Fragrant rice varieties, such as jasmine and basmati rice, have higher levels of amino acids, which makes them superior to others.

Are There Any Dangers To Watch Out For?

Brown Rice on Black Background

The quick answer is, yes, for humans and dogs! As we have learned, processed rice has far less nutritional value, meaning that humans would be advised to eat the whole grain, brown variety.

For dogs, however, even though white rice isn’t as nutritious, it is easier for them to digest.

However, one of the biggest problems is that rice (white, in particular) has a high glycemic index (GI), which means that it can make blood-sugar levels spike.

This makes it unsafe for dogs (and humans!) who are diabetic. Whole grain basmati rice is the best option as it is lower on the GI than other varieties.

Then, there’s the fact that it is very high in carbohydrates. Too many of these in a dog’s diet will cause weight gain, leading to obesity and heart problems.

Studies have also shown that white rice is linked to low levels of ‘good’ cholesterol, which increases the risk of heart disease.

In Summary…

Jasmine rice cooking in electric rice cooker with steam

All this information can be daunting. To make it simpler for you, here’s a quick overview of the facts in the answer to the question, ‘can dogs eat jasmine rice?’

Rice can form part of a regular diet for dogs, but it must be in moderation and never replace their usual food.

When you do introduce rice for the first time, it needs to be done gradually (as with any new food) partly to get them used to it, but also, to allow you to watch for any adverse effects.

It is extremely rare, but some dogs are allergic to rice or, at least, have rice intolerance.
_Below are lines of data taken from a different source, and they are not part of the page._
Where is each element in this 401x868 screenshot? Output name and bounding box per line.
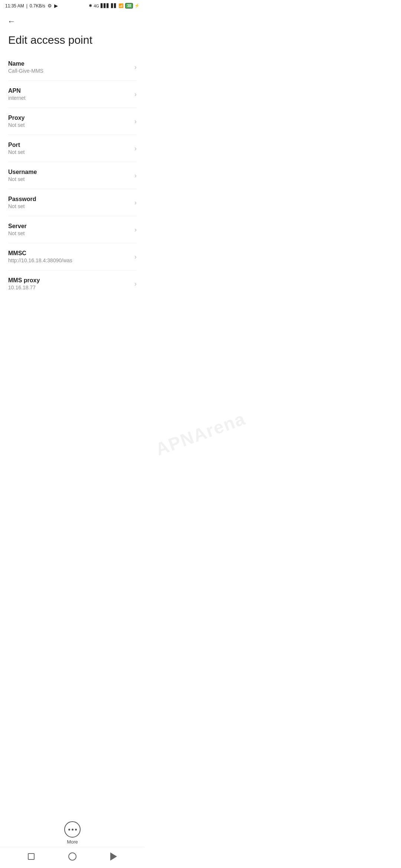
settings-item-content-4: UsernameNot set (8, 169, 131, 182)
time-display: 11:35 AM (5, 3, 24, 9)
back-arrow-icon: ← (7, 17, 16, 26)
gear-icon: ⚙ (48, 3, 52, 9)
back-button[interactable]: ← (6, 15, 17, 28)
settings-item-value-7: http://10.16.18.4:38090/was (8, 257, 131, 263)
status-left: 11:35 AM | 0.7KB/s ⚙ ▶ (5, 3, 58, 9)
settings-item-value-1: internet (8, 95, 131, 101)
wifi-icon: 📶 (118, 3, 124, 8)
chevron-right-icon-4: › (134, 172, 137, 180)
chevron-right-icon-8: › (134, 280, 137, 288)
settings-item-apn[interactable]: APNinternet› (8, 81, 137, 108)
settings-item-value-6: Not set (8, 230, 131, 236)
battery-percent: 38 (127, 4, 131, 8)
settings-item-content-7: MMSChttp://10.16.18.4:38090/was (8, 250, 131, 263)
settings-item-content-6: ServerNot set (8, 223, 131, 236)
camera-icon: ▶ (54, 3, 58, 9)
settings-item-content-3: PortNot set (8, 142, 131, 155)
chevron-right-icon-2: › (134, 118, 137, 125)
settings-item-proxy[interactable]: ProxyNot set› (8, 108, 137, 135)
settings-item-mms-proxy[interactable]: MMS proxy10.16.18.77› (8, 270, 137, 297)
settings-item-label-5: Password (8, 196, 131, 203)
settings-item-label-8: MMS proxy (8, 277, 131, 284)
network-speed-value: 0.7KB/s (30, 3, 45, 9)
settings-item-content-2: ProxyNot set (8, 115, 131, 128)
chevron-right-icon-0: › (134, 63, 137, 71)
settings-item-server[interactable]: ServerNot set› (8, 216, 137, 243)
chevron-right-icon-7: › (134, 253, 137, 261)
page-title: Edit access point (0, 30, 145, 54)
settings-item-value-5: Not set (8, 203, 131, 209)
settings-list: NameCall-Give-MMS›APNinternet›ProxyNot s… (0, 54, 145, 297)
charging-icon: ⚡ (134, 3, 140, 8)
settings-item-value-2: Not set (8, 122, 131, 128)
signal-4g-icon: 4G (94, 4, 99, 8)
settings-item-label-7: MMSC (8, 250, 131, 257)
settings-item-mmsc[interactable]: MMSChttp://10.16.18.4:38090/was› (8, 243, 137, 270)
signal-bars-icon: ▋▋▋ (101, 3, 110, 8)
settings-item-port[interactable]: PortNot set› (8, 135, 137, 162)
signal-bars2-icon: ▋▋ (111, 3, 117, 8)
chevron-right-icon-5: › (134, 199, 137, 207)
chevron-right-icon-3: › (134, 145, 137, 152)
settings-item-value-3: Not set (8, 149, 131, 155)
settings-item-value-0: Call-Give-MMS (8, 68, 131, 74)
settings-item-label-1: APN (8, 88, 131, 94)
status-bar: 11:35 AM | 0.7KB/s ⚙ ▶ ✱ 4G ▋▋▋ ▋▋ 📶 38 … (0, 0, 145, 11)
network-speed: | (26, 3, 27, 9)
status-right: ✱ 4G ▋▋▋ ▋▋ 📶 38 ⚡ (89, 3, 140, 9)
settings-item-label-3: Port (8, 142, 131, 148)
settings-item-username[interactable]: UsernameNot set› (8, 162, 137, 189)
settings-item-content-0: NameCall-Give-MMS (8, 60, 131, 74)
settings-item-content-1: APNinternet (8, 88, 131, 101)
bluetooth-icon: ✱ (89, 3, 92, 8)
chevron-right-icon-6: › (134, 226, 137, 234)
settings-item-content-5: PasswordNot set (8, 196, 131, 209)
settings-item-label-6: Server (8, 223, 131, 230)
battery-indicator: 38 (125, 3, 133, 9)
chevron-right-icon-1: › (134, 91, 137, 98)
settings-item-value-4: Not set (8, 176, 131, 182)
settings-item-name[interactable]: NameCall-Give-MMS› (8, 54, 137, 81)
back-bar: ← (0, 11, 145, 30)
settings-item-value-8: 10.16.18.77 (8, 285, 131, 290)
settings-item-password[interactable]: PasswordNot set› (8, 189, 137, 216)
settings-item-content-8: MMS proxy10.16.18.77 (8, 277, 131, 290)
settings-item-label-4: Username (8, 169, 131, 175)
settings-item-label-0: Name (8, 60, 131, 67)
settings-item-label-2: Proxy (8, 115, 131, 121)
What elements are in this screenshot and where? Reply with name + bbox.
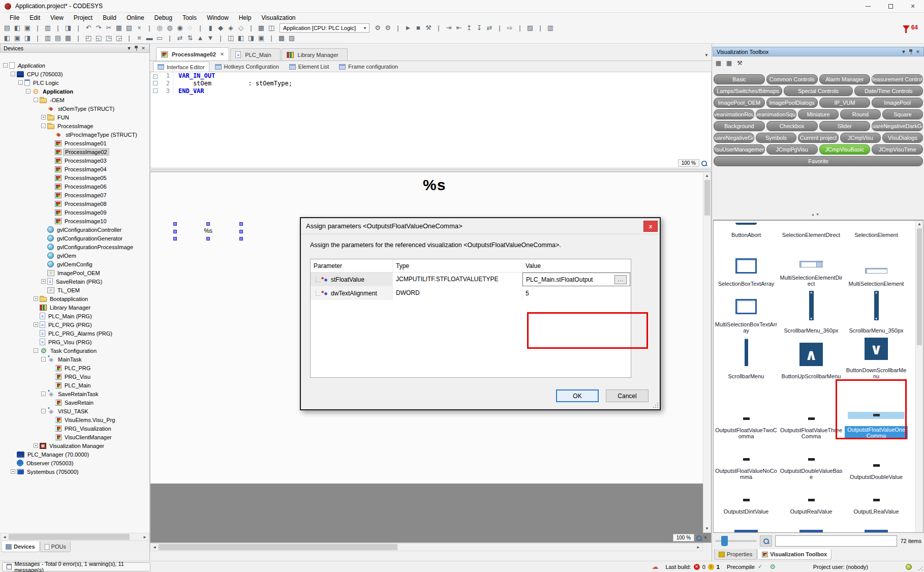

This will display itself in symptoms such as hair loss, ear infections, or dry, itchy skin.

Remember to boil any rice that you feed your dog, and don’t add salt to the water as this stays in the cooked rice. Aside from the possibility of sodium poisoning, too much salt is simply not good for them.

Never be tempted to add other spices as your dog may react badly to them. They lack the sensitivity to taste some of the more complex flavors anyway, but some spices (such as nutmeg) can have a toxic effect on dogs.

Plain white rice, in small amounts, can settle your dog’s stomach following a gastrointestinal problem, and also help stop diarrhea.

Too much rice (white, in particular) can cause weight gain because of the high carbohydrate content.

To balance this out, you could consider adding lean ground beef or some cooked chicken to the rice, which will boost its nutritional value.

Any meat included with the rice should be boiled (never fried) and all bones and skin (in the case of chicken) should be removed.

As to how much to give your dog, that will depend on their size and weight, though it should never be given as a main meal, only a supplement to it.

If used as an aid to recovery from illness (as mentioned in relation to a bland diet above), then it should be given in small amounts between six to eight times a day.

Finally, we can say that dogs can eat jasmine rice, as long as these points are taken into consideration.

If your dog is diabetic, then seek advice from a veterinarian before letting your dog eat rice of any kind.

The most important thing is that your dog is eating healthily and is happy.

By knowing your furry friend as you do, you’ll be able to tell better than anyone whether this is the case. So, watch out for any signs that a rice diet is having an adverse effect on their delicate digestive system.

If it’s having a positive effect, then continue to include it in their regular diet. If not, then you can always find other ways of making their food more interesting. At the end of the day, you’ll know they’ll still love you no matter what!